THE PROBLEM
Keep the images out while you retype all of the data exactly.

**** SOURCE INFORMATION ****

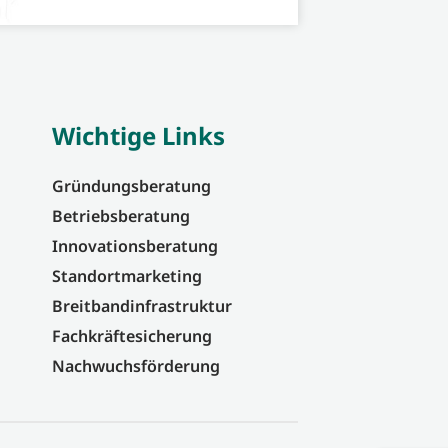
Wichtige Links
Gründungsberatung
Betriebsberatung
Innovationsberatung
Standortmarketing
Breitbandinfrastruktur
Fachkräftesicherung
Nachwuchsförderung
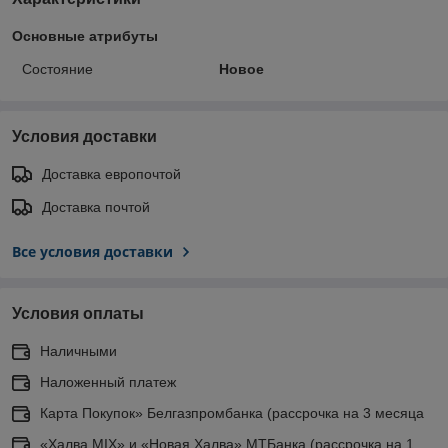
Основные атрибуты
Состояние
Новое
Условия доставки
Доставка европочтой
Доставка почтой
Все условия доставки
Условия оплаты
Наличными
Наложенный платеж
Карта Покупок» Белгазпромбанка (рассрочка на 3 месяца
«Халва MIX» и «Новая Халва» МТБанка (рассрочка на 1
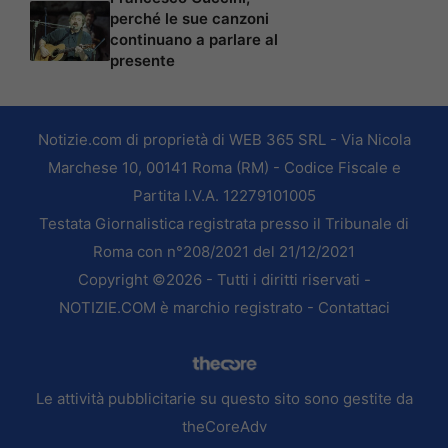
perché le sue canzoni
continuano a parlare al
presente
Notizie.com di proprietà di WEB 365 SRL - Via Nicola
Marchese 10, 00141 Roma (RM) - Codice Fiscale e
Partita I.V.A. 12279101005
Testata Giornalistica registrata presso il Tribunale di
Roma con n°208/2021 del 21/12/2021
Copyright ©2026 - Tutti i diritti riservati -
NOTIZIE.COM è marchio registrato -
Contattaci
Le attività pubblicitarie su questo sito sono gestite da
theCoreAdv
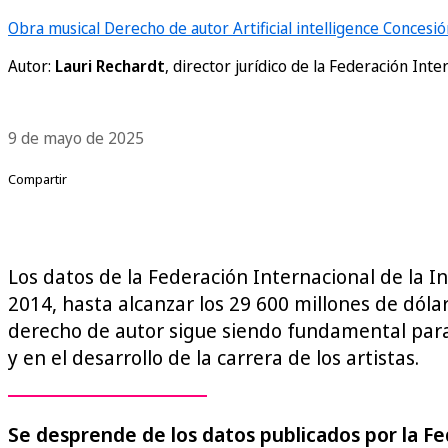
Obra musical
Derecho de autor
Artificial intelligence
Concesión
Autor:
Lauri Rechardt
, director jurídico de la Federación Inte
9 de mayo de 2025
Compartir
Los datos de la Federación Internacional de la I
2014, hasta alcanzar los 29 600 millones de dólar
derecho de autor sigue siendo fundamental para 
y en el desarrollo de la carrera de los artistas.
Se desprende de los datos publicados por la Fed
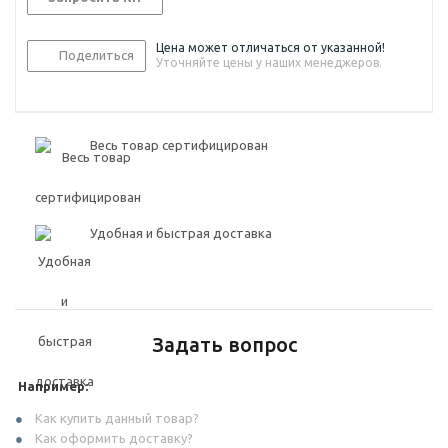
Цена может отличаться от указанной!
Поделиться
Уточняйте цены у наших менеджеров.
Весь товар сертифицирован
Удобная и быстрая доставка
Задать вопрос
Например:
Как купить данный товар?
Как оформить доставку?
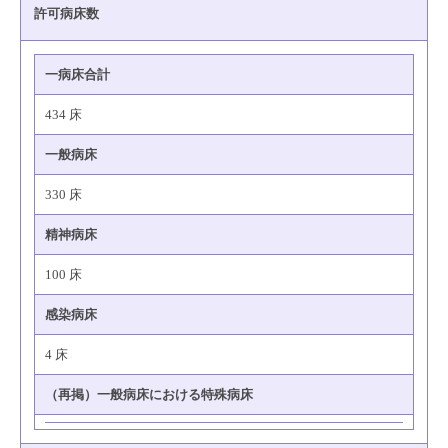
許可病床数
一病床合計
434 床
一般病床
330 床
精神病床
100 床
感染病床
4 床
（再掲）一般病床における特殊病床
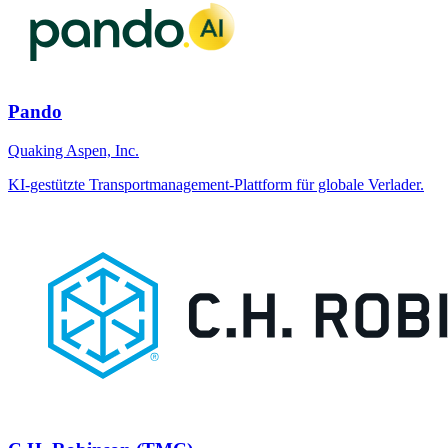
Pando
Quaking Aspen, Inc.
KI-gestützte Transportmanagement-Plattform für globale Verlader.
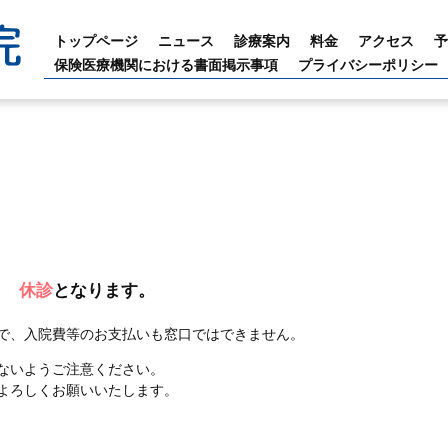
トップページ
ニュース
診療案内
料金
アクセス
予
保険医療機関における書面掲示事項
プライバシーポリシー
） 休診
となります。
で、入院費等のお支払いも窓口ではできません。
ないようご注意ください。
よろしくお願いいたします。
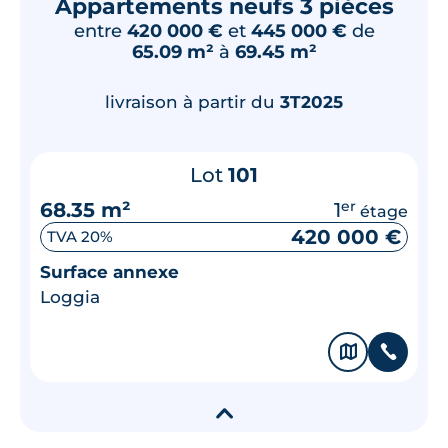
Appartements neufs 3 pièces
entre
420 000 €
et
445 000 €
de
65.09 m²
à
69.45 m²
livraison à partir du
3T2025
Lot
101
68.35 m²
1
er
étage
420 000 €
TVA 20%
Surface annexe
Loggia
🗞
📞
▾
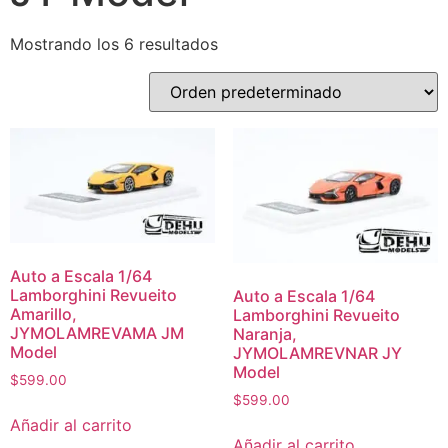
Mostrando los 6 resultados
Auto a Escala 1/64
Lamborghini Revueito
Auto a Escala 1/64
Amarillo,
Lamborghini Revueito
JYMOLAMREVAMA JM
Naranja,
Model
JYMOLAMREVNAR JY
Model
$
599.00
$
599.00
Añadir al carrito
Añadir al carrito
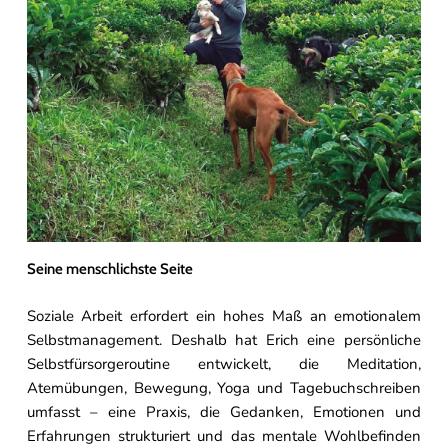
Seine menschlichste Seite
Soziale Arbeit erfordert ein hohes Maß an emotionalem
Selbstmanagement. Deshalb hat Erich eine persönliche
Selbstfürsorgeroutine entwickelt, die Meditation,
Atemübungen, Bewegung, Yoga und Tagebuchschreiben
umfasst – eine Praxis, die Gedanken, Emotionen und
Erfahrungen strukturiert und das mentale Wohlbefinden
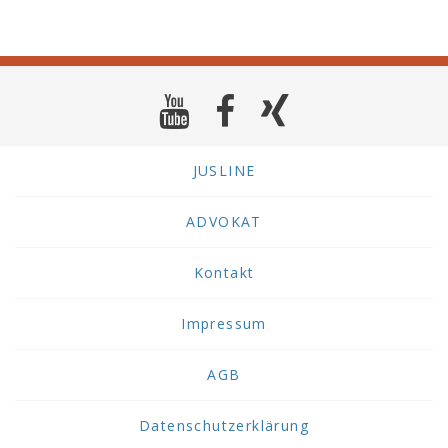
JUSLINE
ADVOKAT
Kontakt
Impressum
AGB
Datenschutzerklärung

****

RESULT OF THE EXERCISE
Wichtige Links
Gründungsberatung
Betriebsberatung
Innovationsberatung
Standortmarketing
Breitbandinfrastruktur
Fachkräftesicherung
Nachwuchsförderung
Основные атрибуты
Состояние
Новое
Условия доставки
Доставка европочтой
Доставка почтой
Все условия доставки
Условия оплаты
Наличными
Наложенный платеж
Карта Покупок» Белгазпромбанка (рассрочка на 3 месяца
«Халва MIX» и «Новая Халва» МТБанка (рассрочка на 1
perché le sue canzoni
continuano a parlare al
presente
Notizie.com di proprietà di WEB 365 SRL - Via Nicola
Marchese 10, 00141 Roma (RM) - Codice Fiscale e
Partita I.V.A. 12279101005
Testata Giornalistica registrata presso il Tribunale di
Roma con n°208/2021 del 21/12/2021
Copyright ©2026 - Tutti i diritti riservati -
NOTIZIE.COM è marchio registrato -
Contattaci
Le attività pubblicitarie su questo sito sono gestite da
theCoreAdv
Obra musical
Derecho de autor
Artificial intelligence
Concesión
Autor:
Lauri Rechardt
, director jurídico de la Federación Inte
9 de mayo de 2025
Compartir
Los datos de la Federación Internacional de la I
2014, hasta alcanzar los 29 600 millones de dólar
derecho de autor sigue siendo fundamental para 
y en el desarrollo de la carrera de los artistas.
Se desprende de los datos publicados por la Fed
Цена может отличаться от указанной!
Поделиться
Уточняйте цены у наших менеджеров.
Весь товар сертифицирован
Удобная и быстрая доставка
Задать вопрос
Например:
Как купить данный товар?
Как оформить доставку?
許可病床数
一病床合計
434 床
一般病床
330 床
精神病床
100 床
感染病床
4 床
（再掲）一般病床における特殊病床
Pando
Quaking Aspen, Inc.
KI-gestützte Transportmanagement-Plattform für globale Verlader.
トップページ
ニュース
診療案内
料金
アクセス
予
保険医療機関における書面掲示事項
プライバシーポリシー
） 休診
となります。
で、入院費等のお支払いも窓口ではできません。
ないようご注意ください。
よろしくお願いいたします。
Appartements neufs 3 pièces
entre
420 000 €
et
445 000 €
de
65.09 m²
à
69.45 m²
livraison à partir du
3T2025
Lot
101
68.35 m²
1
er
étage
420 000 €
TVA 20%
Surface annexe
Loggia
🗞
📞
▾
Mostrando los 6 resultados
Auto a Escala 1/64
Lamborghini Revueito
Auto a Escala 1/64
Amarillo,
Lamborghini Revueito
JYMOLAMREVAMA JM
Naranja,
Model
JYMOLAMREVNAR JY
Model
$
599.00
$
599.00
Añadir al carrito
Añadir al carrito
Seine menschlichste Seite
Soziale Arbeit erfordert ein hohes Maß an emotionalem
Selbstmanagement. Deshalb hat Erich eine persönliche
Selbstfürsorgeroutine entwickelt, die Meditation,
Atemübungen, Bewegung, Yoga und Tagebuchschreiben
umfasst – eine Praxis, die Gedanken, Emotionen und
Erfahrungen strukturiert und das mentale Wohlbefinden
JUSLINE
ADVOKAT
Kontakt
Impressum
AGB
Datenschutzerklärung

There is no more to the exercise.